Friday, January 14, 2011

Rushing Slows Me Down

by Rebecca J. Carlson

The cabin girl sneaked a look at the latest print-out of my unfinished manuscript.

Okay, I let her. I didn't take it away from her when I saw her bringing it out to the car. All the long one-hour drive into town for our monthly Costco trip I listened eagerly for the gratifying giggles that came now and then from the back seat.

After she'd read the last page I waited, breathless, for the verdict. My daughter has no problem telling me when my writing is boring, or lame, or just doesn't work.

"This is good, Mom, but after the first few chapters it feels like you're rushing."

She was right. I had been rushing. Desperately rushing to catch up from the sixth months I'd spent moving my family to Hawaii. Rushing to catch up with my dreams. Rushing to write the book I'd been waiting all my life to write. But day after day, the words only trickled out. I stopped counting words to keep from getting depressed. I pushed harder, tried to put in more hours. Still, I felt bogged down in the endless morass of the middle. Have to get out, must get to climax, must press on...

Wait a minute! Sure, I'm excited to finish this book and get on with my writing career, but what's the rush? The real fun is in the writing.

So yesterday I decided to relax and have fun. Enjoy each and every beat. Stop trying to plow through my outline and get to "the good stuff." It's all good stuff, or it isn't worth writing.

When I stopped driving myself so hard, the words came. At the end of my daily writing session I had ten pages to print out, whereas in these past weeks my daily page count had been five or six.

I'm through rushing. It slows me down.


  1. Rebecca, how true. The real fun is in the awesome discovery in the first draft. I'm still trying to convince myself that editing and revisions are fun.(Some parts are.) It's so hard not to push forward to reach those exciting scenes. But what really makes your story are all those 'slow' pages before where your character reveals herself/himself and comes to life. And you're so lucky to have your cabin girl!

  2. Awesome self-discovery! There is a rhythm to writing that has nothing to do with the rhythm of the story. I'm glad you're finding the tempo that works best!! :)

  3. So true! Though I tackle the issue differently. I skip ahead to write the scenes I love, and then it's the challenge of making those scenes make sense that drives the rest of the book. The characters need to be in the right places, physically and emotionally, and the background has to be clear, etc. Often the scenes change as I discover more about the characters or have different ideas, but I don't make myself write all the verbiage in between those fun scenes until I've taken a crack at the fun scenes themselves. They, in turn, make the rest of the project fun, though challenging.
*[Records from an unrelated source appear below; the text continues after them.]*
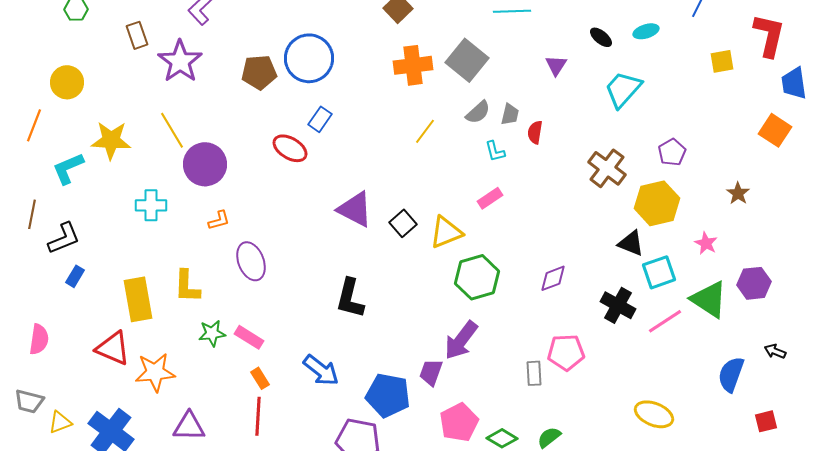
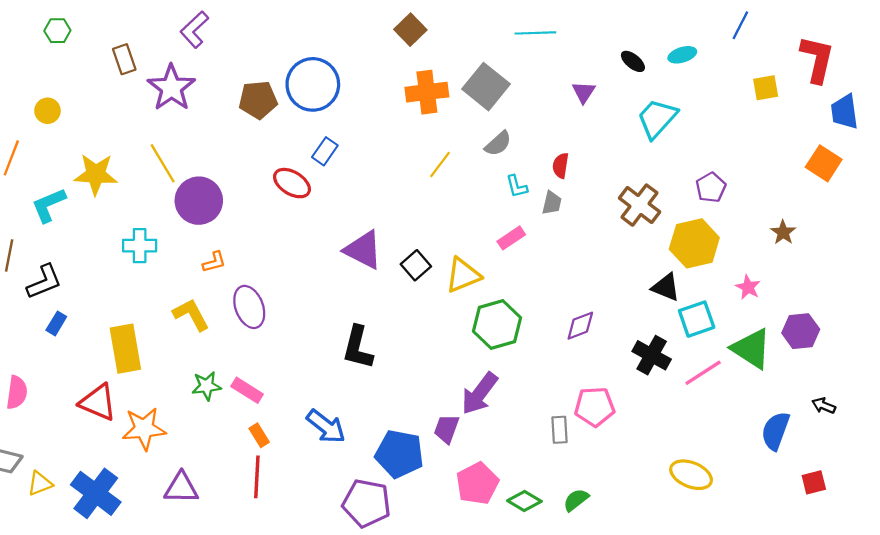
yellow circle: (67, 82) -> (48, 111), size x0.7
gray trapezoid: (510, 114) -> (552, 203), moved
yellow L-shape: (187, 286) -> (191, 315), moved, turned 150

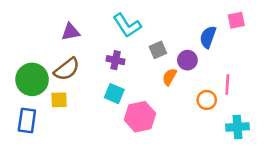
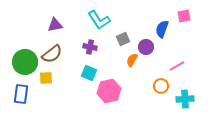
pink line: (227, 85) -> (177, 66), turned 56
orange circle: (207, 100) -> (161, 86), moved

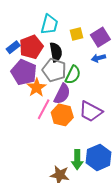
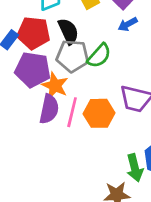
red pentagon: (31, 47) -> (34, 33), turned -30
green semicircle: (73, 75) -> (99, 56), turned 30
purple semicircle: (62, 94) -> (49, 109), moved

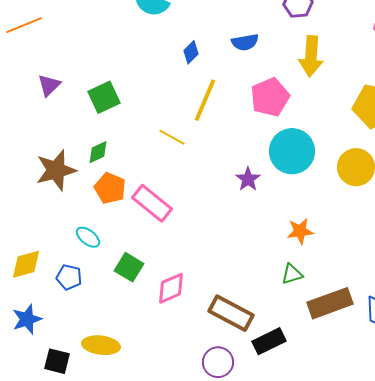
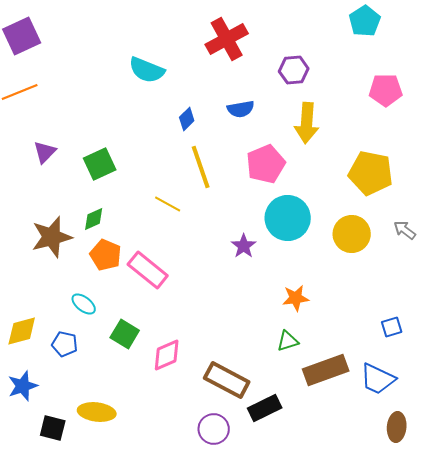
yellow line: (205, 100) -> (201, 167), turned -42

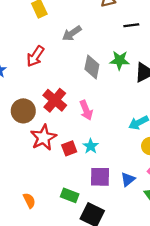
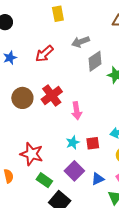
gray diamond: (92, 67) -> (95, 61), moved, turned 30
red star: (43, 138) -> (32, 154), moved, turned 30
red square: (69, 148) -> (93, 143), moved
purple square: (100, 177) -> (74, 171), turned 30

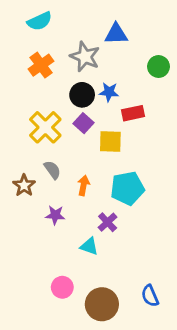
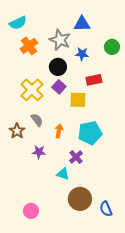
cyan semicircle: (40, 21) -> (18, 23), moved
blue star: (109, 92) -> (82, 54), moved
pink circle: (62, 287) -> (31, 211), moved
brown circle: (102, 304) -> (80, 199), moved

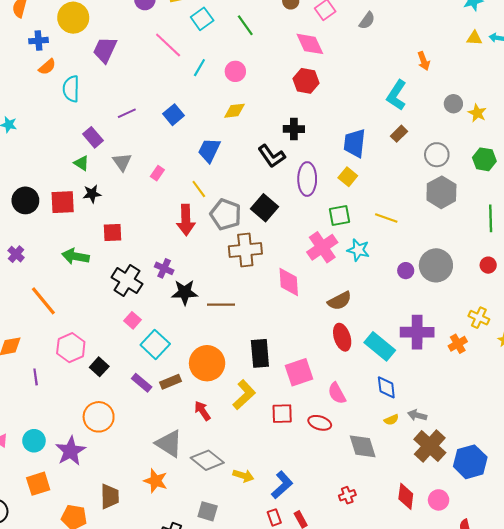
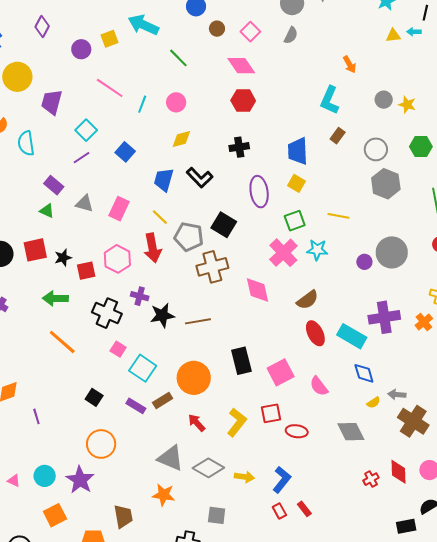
cyan square: (202, 19) -> (86, 130), moved
black L-shape: (272, 156) -> (200, 178), moved
gray triangle: (122, 162) -> (84, 204), turned -30
pink rectangle: (157, 173) -> (119, 209), size x1.6
black star: (92, 194) -> (63, 258), moved
orange line: (43, 301) -> (62, 342), moved
pink hexagon: (71, 348) -> (117, 259), moved
yellow L-shape: (244, 395) -> (237, 422), moved
red ellipse: (320, 423) -> (297, 431), moved
red cross: (347, 495) -> (371, 479), moved

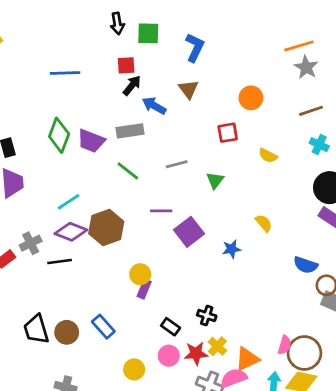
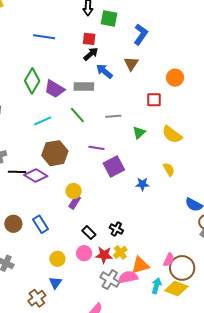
yellow semicircle: (268, 156) -> (172, 135), moved, size x1.5
cyan line: (69, 202) -> (43, 121), moved
purple diamond: (71, 232) -> (36, 176), moved

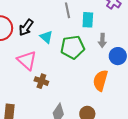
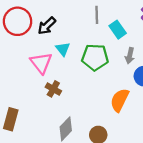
cyan rectangle: (88, 20) -> (118, 30), turned -49
cyan triangle: (46, 37) -> (63, 49), moved

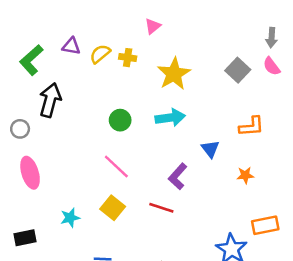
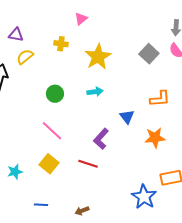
yellow semicircle: (100, 54) -> (25, 57), moved
cyan arrow: (170, 118) -> (95, 92), size x0.7
orange star: (245, 175) -> (155, 138), size x1.5

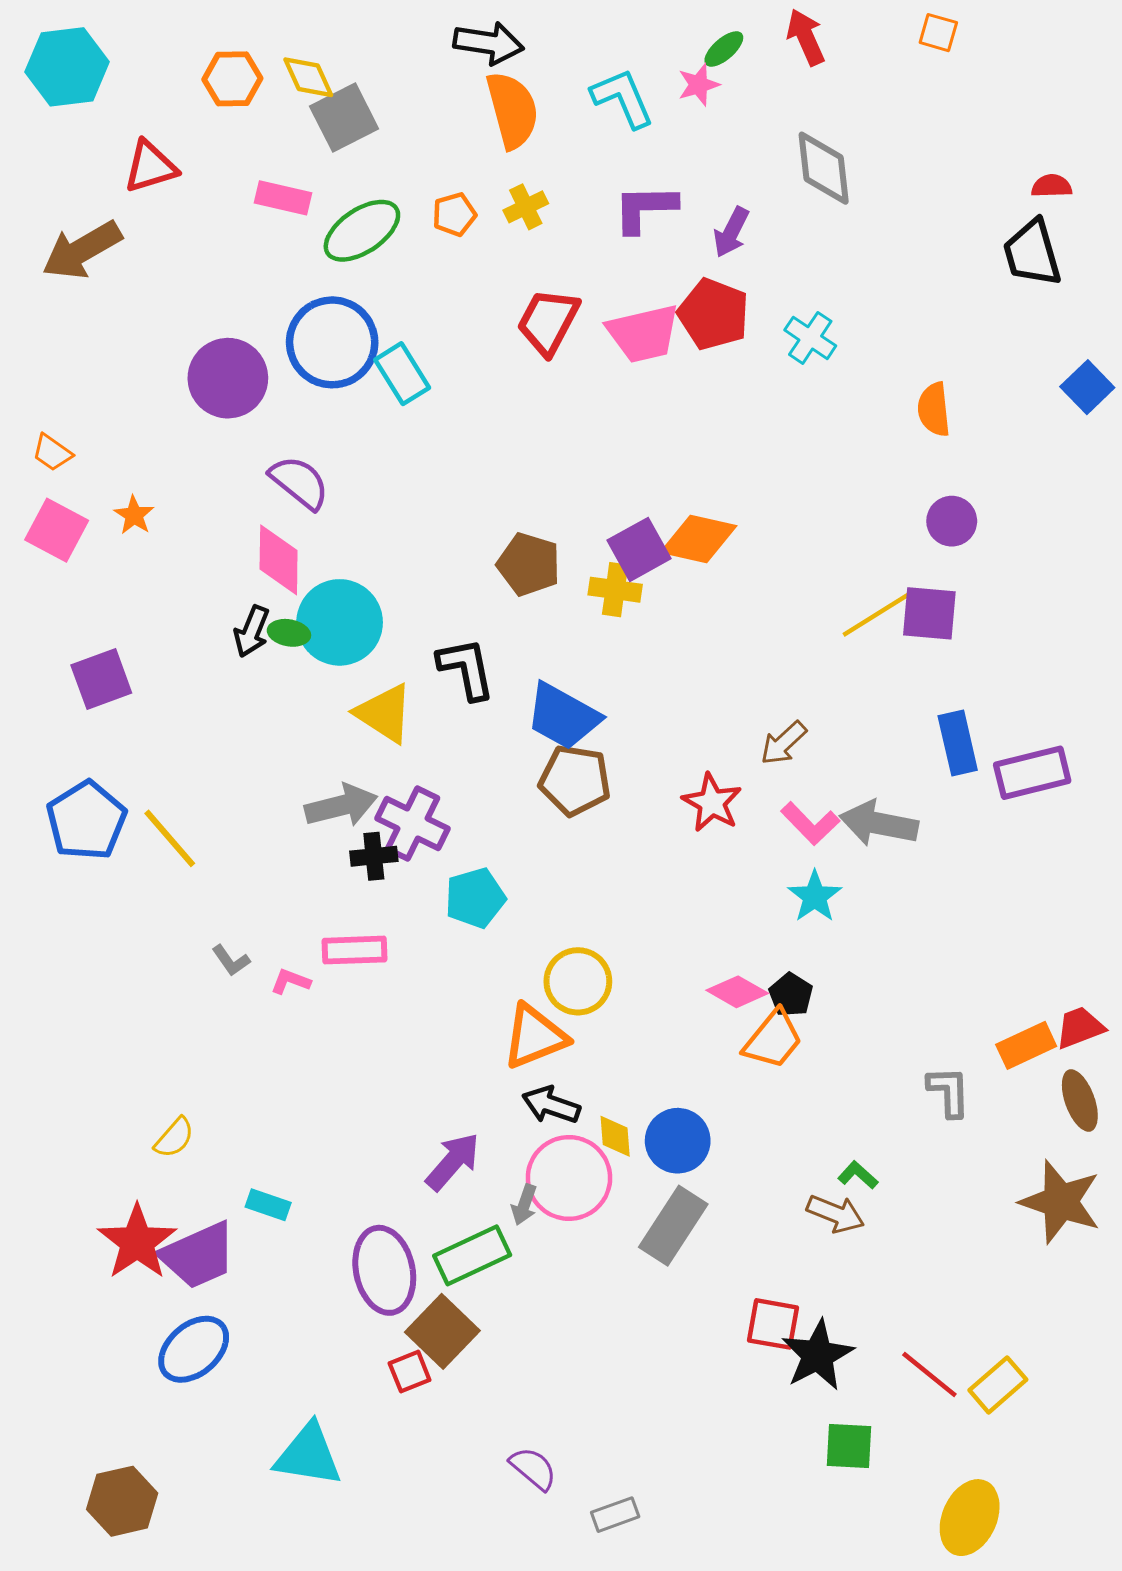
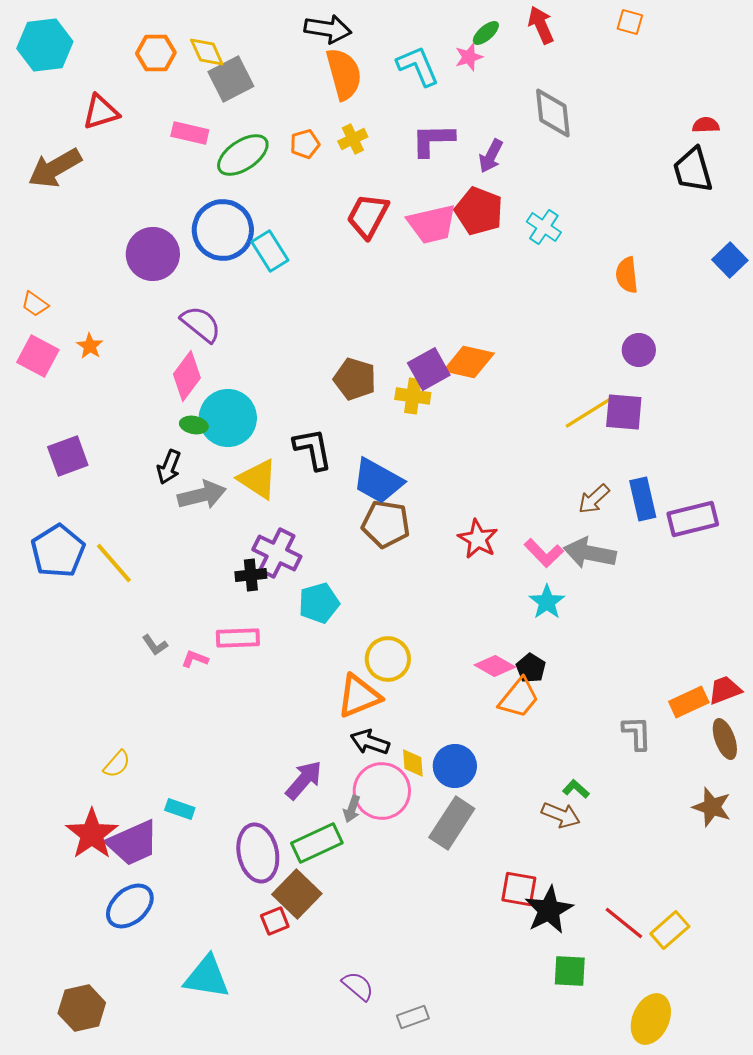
pink diamond: (279, 560) -> (187, 376), turned 36
black arrow: (252, 631) -> (169, 467), moved
brown arrow: (783, 743) -> (594, 499), moved
gray arrow: (341, 806) -> (202, 495), moved
brown star: (1060, 1202) -> (712, 807), size x0.7

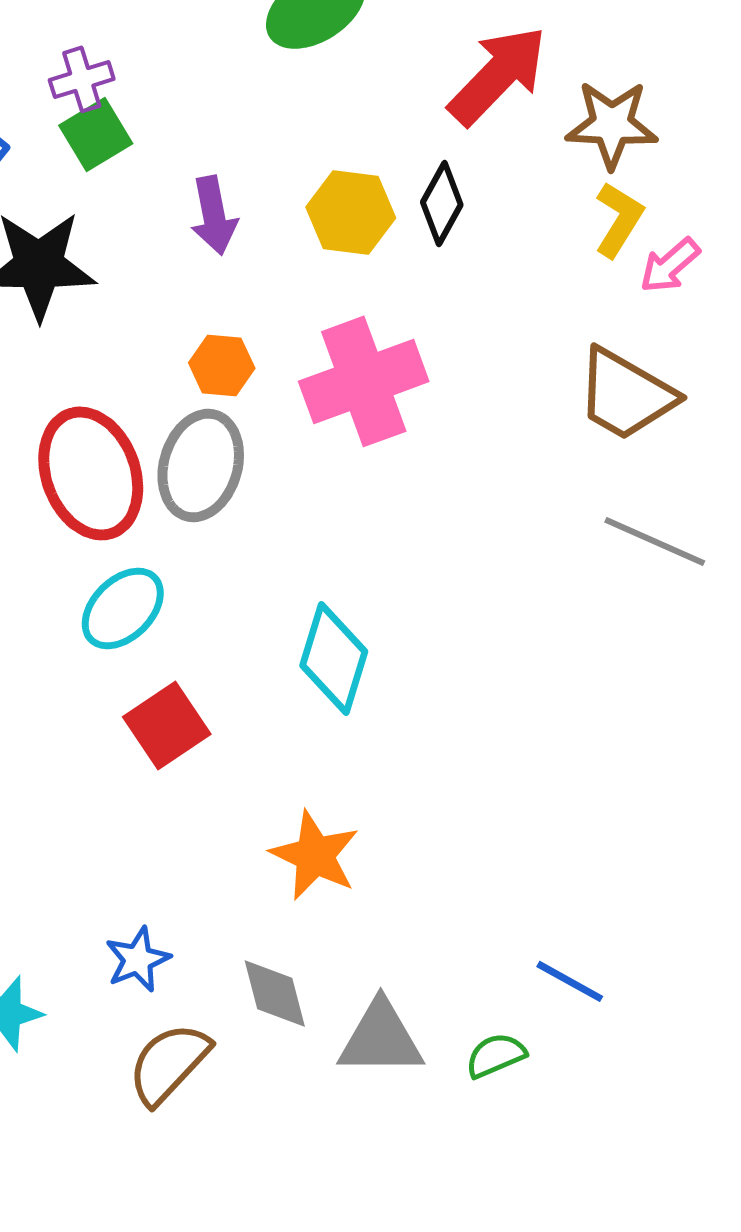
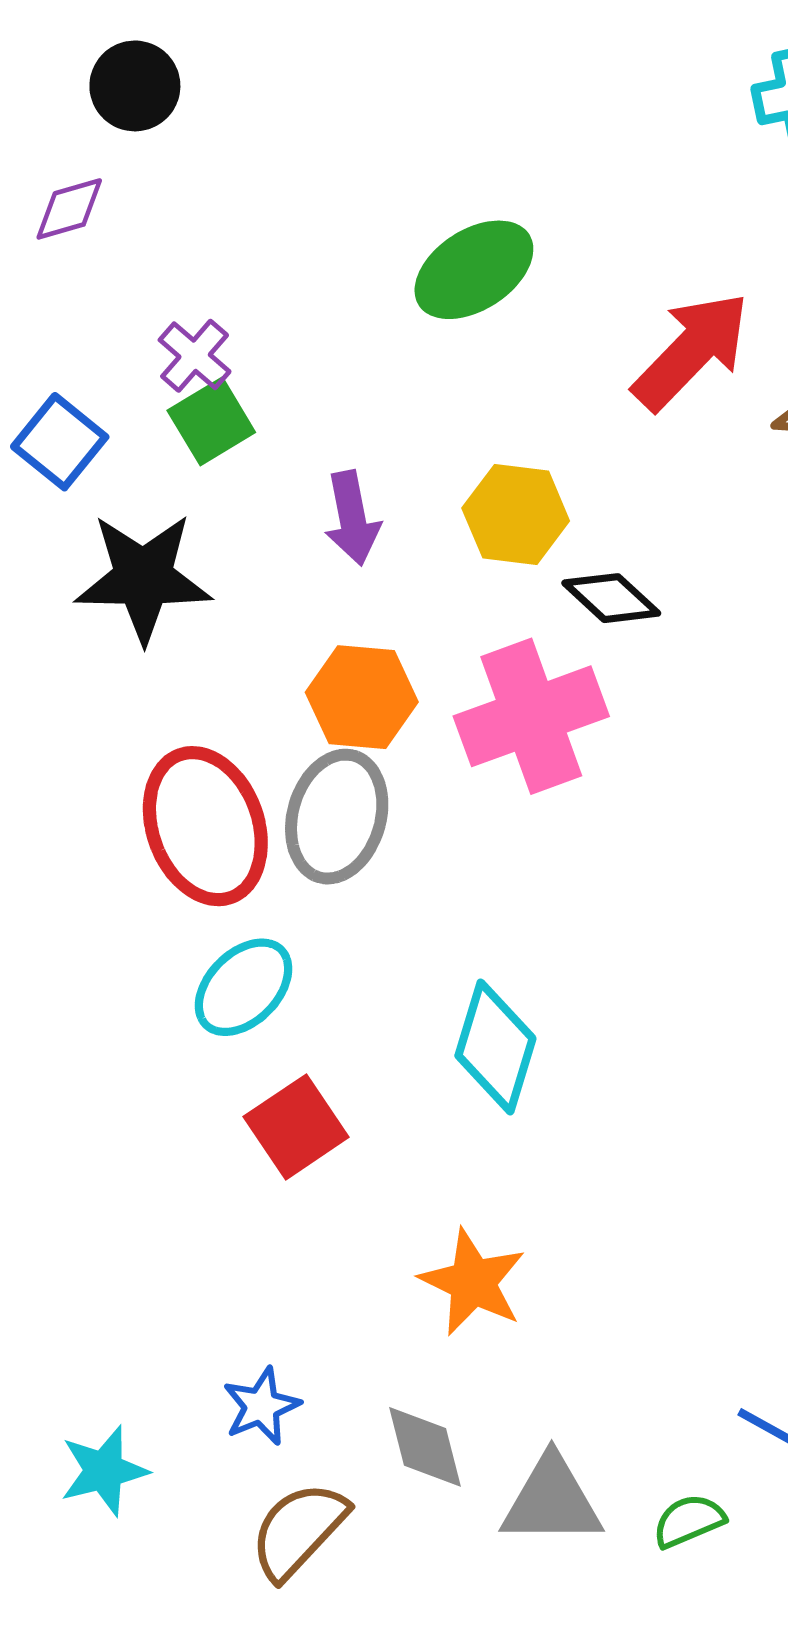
purple cross: (82, 79) -> (195, 356), turned -32
black diamond: (442, 203) -> (611, 598), moved, turned -76
orange hexagon: (222, 365) -> (362, 697), size x1.4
  4. Love the fact that you daughter not only enjoyed it but is discerning enough to give you some great insights! Awesome :)

  5. I'm guilty of doing that sometimes. I usually fix it all in the first round of revisions.

  6. Thanks for all the comments!

    Yesterday I wrote a scene I had almost decided to skip, and it turned out to be one of my favorites so far. I often find it surprisingly rewarding to simply follow my imagination, to lay out whatever visions play into my mind.

    I used to skip ahead too, Emily, but I found that when I went back to write the intermediate material the characters evolved faster than I expected. They would realize things I had meant to keep from them until later, get further ahead on their "emotional journey" than I originally planned. So then I had to entirely rewrite the "good scenes" anyways.

  7. Of course, now that I think about it, those scenes I'd skipped ahead to write would come out BETTER in the re-write because I'd already tried writing them once. Hmmm...

  8. Yeah, everyone finds their own way. I just started skipping ahead after what was probably about fifteen years of writing straight through, and skipping's worked wonders for me, but there's no right or wrong way to do it.

  9. It's so true! Sometimes we just need to whack ourselves upside the head to remind us this is fun. Or it won't be. Thanks for the gentle head-thumping.